• _What is needed_
Print out the full listing, exactly.

-- Data excerpts follows --

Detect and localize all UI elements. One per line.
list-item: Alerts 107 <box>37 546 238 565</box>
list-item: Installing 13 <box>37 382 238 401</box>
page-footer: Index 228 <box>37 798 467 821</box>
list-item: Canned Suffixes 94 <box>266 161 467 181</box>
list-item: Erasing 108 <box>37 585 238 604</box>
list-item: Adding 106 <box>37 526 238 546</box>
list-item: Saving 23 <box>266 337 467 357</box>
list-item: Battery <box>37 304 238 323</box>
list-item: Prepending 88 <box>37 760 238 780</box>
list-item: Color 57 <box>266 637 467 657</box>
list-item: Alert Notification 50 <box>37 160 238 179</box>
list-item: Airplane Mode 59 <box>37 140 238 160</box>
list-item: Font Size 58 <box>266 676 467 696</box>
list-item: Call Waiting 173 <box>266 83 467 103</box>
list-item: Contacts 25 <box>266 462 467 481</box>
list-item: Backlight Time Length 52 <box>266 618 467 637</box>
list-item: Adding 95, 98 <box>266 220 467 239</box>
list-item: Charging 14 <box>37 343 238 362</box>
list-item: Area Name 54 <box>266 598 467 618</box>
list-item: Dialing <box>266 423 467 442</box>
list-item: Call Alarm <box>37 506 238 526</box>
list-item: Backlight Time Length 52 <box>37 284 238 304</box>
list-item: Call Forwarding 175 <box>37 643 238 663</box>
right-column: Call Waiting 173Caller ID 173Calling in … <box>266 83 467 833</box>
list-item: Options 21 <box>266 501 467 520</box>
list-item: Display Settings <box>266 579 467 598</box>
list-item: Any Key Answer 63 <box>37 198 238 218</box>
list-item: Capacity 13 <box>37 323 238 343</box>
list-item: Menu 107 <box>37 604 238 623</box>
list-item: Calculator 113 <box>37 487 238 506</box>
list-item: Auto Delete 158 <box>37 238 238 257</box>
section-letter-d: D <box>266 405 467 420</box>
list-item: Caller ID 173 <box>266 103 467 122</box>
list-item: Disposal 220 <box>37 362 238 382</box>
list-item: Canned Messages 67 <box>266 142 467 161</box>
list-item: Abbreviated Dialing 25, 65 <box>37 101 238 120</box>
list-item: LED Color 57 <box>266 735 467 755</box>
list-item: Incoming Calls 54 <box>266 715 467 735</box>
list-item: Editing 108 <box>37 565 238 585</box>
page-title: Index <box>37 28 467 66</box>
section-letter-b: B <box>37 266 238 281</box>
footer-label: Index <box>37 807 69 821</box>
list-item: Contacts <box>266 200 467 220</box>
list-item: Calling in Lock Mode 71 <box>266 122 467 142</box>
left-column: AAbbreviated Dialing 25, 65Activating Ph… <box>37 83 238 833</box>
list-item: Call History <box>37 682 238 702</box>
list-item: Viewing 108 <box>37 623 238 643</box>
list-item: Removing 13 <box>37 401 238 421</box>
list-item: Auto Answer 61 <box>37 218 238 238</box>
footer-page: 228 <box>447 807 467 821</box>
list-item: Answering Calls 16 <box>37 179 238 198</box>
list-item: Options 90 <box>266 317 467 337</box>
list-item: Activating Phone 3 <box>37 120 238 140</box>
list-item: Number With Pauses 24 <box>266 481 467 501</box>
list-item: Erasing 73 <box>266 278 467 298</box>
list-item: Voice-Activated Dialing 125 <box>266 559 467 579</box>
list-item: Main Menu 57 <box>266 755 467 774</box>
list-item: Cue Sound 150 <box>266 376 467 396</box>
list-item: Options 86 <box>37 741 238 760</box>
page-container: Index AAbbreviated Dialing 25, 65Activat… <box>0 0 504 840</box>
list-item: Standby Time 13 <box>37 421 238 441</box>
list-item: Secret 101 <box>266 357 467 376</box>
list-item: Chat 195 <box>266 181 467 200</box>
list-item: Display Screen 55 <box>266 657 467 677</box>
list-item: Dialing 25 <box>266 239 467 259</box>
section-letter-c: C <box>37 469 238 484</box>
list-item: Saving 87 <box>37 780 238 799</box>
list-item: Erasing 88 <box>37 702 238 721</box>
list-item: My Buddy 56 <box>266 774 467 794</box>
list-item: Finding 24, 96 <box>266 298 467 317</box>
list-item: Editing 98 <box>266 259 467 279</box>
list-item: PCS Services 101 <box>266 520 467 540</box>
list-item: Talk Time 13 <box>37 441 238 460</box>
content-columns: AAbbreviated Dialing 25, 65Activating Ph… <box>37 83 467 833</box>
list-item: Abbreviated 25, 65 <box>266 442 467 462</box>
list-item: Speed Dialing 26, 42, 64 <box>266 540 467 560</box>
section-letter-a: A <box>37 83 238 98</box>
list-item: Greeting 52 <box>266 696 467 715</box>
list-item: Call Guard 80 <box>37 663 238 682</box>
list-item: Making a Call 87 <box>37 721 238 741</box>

-- Data excerpts concluded --

• _Finished exercise_
Detect and localize all UI elements. One per line.
list-item: Alerts 107 <box>37 546 238 565</box>
list-item: Installing 13 <box>37 382 238 401</box>
page-footer: Index 228 <box>37 798 467 821</box>
list-item: Canned Suffixes 94 <box>266 161 467 181</box>
list-item: Erasing 108 <box>37 585 238 604</box>
list-item: Adding 106 <box>37 526 238 546</box>
list-item: Saving 23 <box>266 337 467 357</box>
list-item: Battery <box>37 304 238 323</box>
list-item: Prepending 88 <box>37 760 238 780</box>
list-item: Color 57 <box>266 637 467 657</box>
list-item: Alert Notification 50 <box>37 160 238 179</box>
list-item: Airplane Mode 59 <box>37 140 238 160</box>
list-item: Font Size 58 <box>266 676 467 696</box>
list-item: Call Waiting 173 <box>266 83 467 103</box>
list-item: Contacts 25 <box>266 462 467 481</box>
list-item: Backlight Time Length 52 <box>266 618 467 637</box>
list-item: Adding 95, 98 <box>266 220 467 239</box>
list-item: Charging 14 <box>37 343 238 362</box>
list-item: Area Name 54 <box>266 598 467 618</box>
list-item: Dialing <box>266 423 467 442</box>
list-item: Call Alarm <box>37 506 238 526</box>
list-item: Backlight Time Length 52 <box>37 284 238 304</box>
list-item: Call Forwarding 175 <box>37 643 238 663</box>
right-column: Call Waiting 173Caller ID 173Calling in … <box>266 83 467 833</box>
list-item: Options 21 <box>266 501 467 520</box>
list-item: Display Settings <box>266 579 467 598</box>
list-item: Any Key Answer 63 <box>37 198 238 218</box>
list-item: Capacity 13 <box>37 323 238 343</box>
list-item: Menu 107 <box>37 604 238 623</box>
list-item: Calculator 113 <box>37 487 238 506</box>
list-item: Auto Delete 158 <box>37 238 238 257</box>
section-letter-d: D <box>266 405 467 420</box>
list-item: Caller ID 173 <box>266 103 467 122</box>
list-item: Disposal 220 <box>37 362 238 382</box>
list-item: Canned Messages 67 <box>266 142 467 161</box>
list-item: Abbreviated Dialing 25, 65 <box>37 101 238 120</box>
list-item: LED Color 57 <box>266 735 467 755</box>
list-item: Incoming Calls 54 <box>266 715 467 735</box>
list-item: Editing 108 <box>37 565 238 585</box>
page-title: Index <box>37 28 467 66</box>
section-letter-b: B <box>37 266 238 281</box>
footer-label: Index <box>37 807 69 821</box>
list-item: Contacts <box>266 200 467 220</box>
list-item: Calling in Lock Mode 71 <box>266 122 467 142</box>
left-column: AAbbreviated Dialing 25, 65Activating Ph… <box>37 83 238 833</box>
list-item: Call History <box>37 682 238 702</box>
list-item: Viewing 108 <box>37 623 238 643</box>
list-item: Removing 13 <box>37 401 238 421</box>
list-item: Auto Answer 61 <box>37 218 238 238</box>
footer-page: 228 <box>447 807 467 821</box>
list-item: Answering Calls 16 <box>37 179 238 198</box>
list-item: Options 90 <box>266 317 467 337</box>
list-item: Activating Phone 3 <box>37 120 238 140</box>
list-item: Number With Pauses 24 <box>266 481 467 501</box>
list-item: Erasing 73 <box>266 278 467 298</box>
list-item: Voice-Activated Dialing 125 <box>266 559 467 579</box>
list-item: Main Menu 57 <box>266 755 467 774</box>
list-item: Cue Sound 150 <box>266 376 467 396</box>
list-item: Options 86 <box>37 741 238 760</box>
page-container: Index AAbbreviated Dialing 25, 65Activat… <box>0 0 504 840</box>
list-item: Standby Time 13 <box>37 421 238 441</box>
list-item: Secret 101 <box>266 357 467 376</box>
list-item: Chat 195 <box>266 181 467 200</box>
list-item: Display Screen 55 <box>266 657 467 677</box>
list-item: Dialing 25 <box>266 239 467 259</box>
section-letter-c: C <box>37 469 238 484</box>
list-item: Saving 87 <box>37 780 238 799</box>
list-item: Erasing 88 <box>37 702 238 721</box>
list-item: My Buddy 56 <box>266 774 467 794</box>
list-item: Finding 24, 96 <box>266 298 467 317</box>
list-item: Editing 98 <box>266 259 467 279</box>
list-item: PCS Services 101 <box>266 520 467 540</box>
list-item: Talk Time 13 <box>37 441 238 460</box>
content-columns: AAbbreviated Dialing 25, 65Activating Ph… <box>37 83 467 833</box>
list-item: Abbreviated 25, 65 <box>266 442 467 462</box>
list-item: Speed Dialing 26, 42, 64 <box>266 540 467 560</box>
section-letter-a: A <box>37 83 238 98</box>
list-item: Greeting 52 <box>266 696 467 715</box>
list-item: Call Guard 80 <box>37 663 238 682</box>
list-item: Making a Call 87 <box>37 721 238 741</box>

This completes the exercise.